| Problem requirements |
Throughout the listing below, copy each line containing "Nyerő".

| Information |
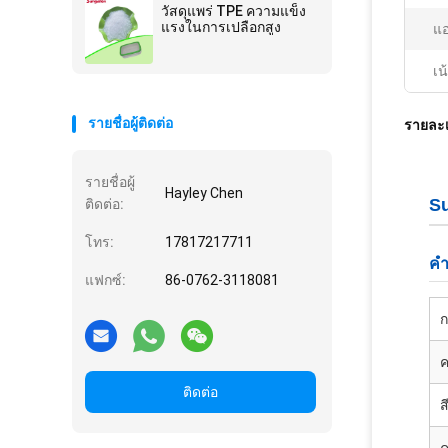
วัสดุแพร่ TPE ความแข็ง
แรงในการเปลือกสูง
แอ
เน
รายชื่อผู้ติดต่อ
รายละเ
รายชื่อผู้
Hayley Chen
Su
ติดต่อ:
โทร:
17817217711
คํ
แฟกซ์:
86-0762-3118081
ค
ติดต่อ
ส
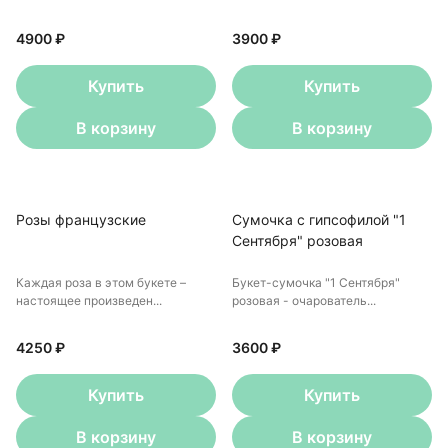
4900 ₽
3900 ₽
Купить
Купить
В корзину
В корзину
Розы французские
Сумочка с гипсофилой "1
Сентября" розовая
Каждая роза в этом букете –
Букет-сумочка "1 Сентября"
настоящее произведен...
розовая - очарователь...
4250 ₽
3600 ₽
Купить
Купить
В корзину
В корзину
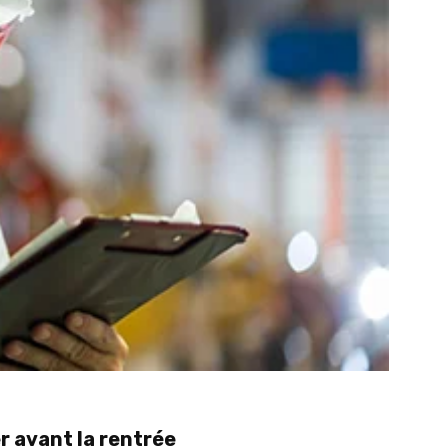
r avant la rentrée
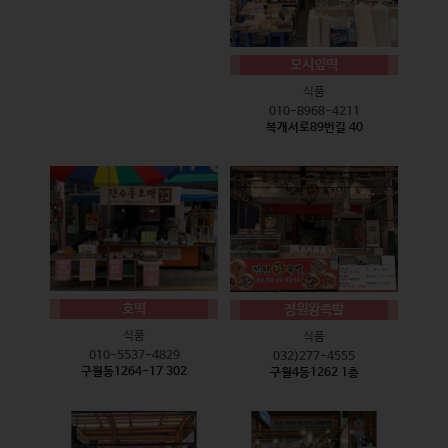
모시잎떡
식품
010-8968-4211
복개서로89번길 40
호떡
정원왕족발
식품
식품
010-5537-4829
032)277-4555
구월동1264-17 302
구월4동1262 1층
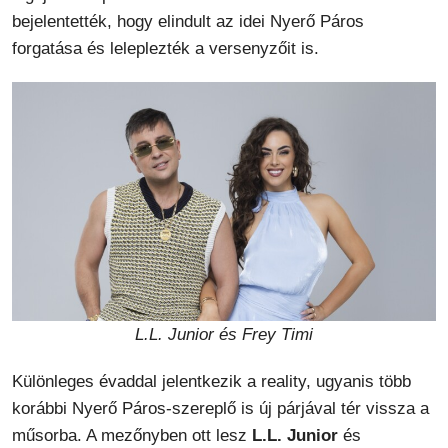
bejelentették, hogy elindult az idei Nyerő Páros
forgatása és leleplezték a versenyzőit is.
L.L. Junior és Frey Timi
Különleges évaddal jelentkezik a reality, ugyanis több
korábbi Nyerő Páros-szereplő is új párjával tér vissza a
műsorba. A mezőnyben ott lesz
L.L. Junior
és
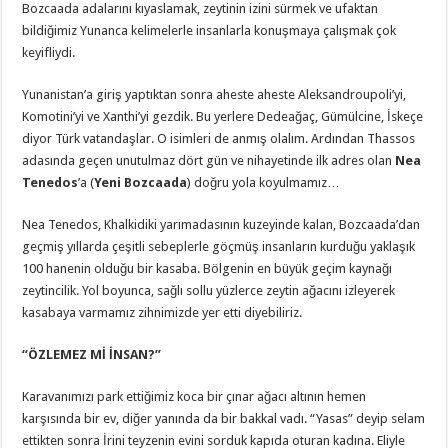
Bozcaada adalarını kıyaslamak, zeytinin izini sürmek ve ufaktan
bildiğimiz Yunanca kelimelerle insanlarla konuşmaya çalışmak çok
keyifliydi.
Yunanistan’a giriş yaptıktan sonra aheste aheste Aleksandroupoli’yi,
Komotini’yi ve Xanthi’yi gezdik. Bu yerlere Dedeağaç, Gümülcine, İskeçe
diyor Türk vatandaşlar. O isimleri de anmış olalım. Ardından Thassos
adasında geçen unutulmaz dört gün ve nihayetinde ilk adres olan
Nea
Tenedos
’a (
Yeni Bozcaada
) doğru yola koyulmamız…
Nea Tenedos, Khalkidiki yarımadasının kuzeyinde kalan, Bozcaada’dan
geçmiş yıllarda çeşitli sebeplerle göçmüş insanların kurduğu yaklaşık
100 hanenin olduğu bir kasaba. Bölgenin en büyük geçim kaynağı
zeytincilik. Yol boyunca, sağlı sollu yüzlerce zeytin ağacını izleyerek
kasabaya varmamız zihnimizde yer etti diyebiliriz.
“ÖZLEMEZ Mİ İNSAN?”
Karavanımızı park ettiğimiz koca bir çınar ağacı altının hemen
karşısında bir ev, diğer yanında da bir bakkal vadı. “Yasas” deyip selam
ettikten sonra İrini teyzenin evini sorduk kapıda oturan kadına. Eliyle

| Task output |
bejelentették, hogy elindult az idei Nyerő Páros
korábbi Nyerő Páros-szereplő is új párjával tér vissza a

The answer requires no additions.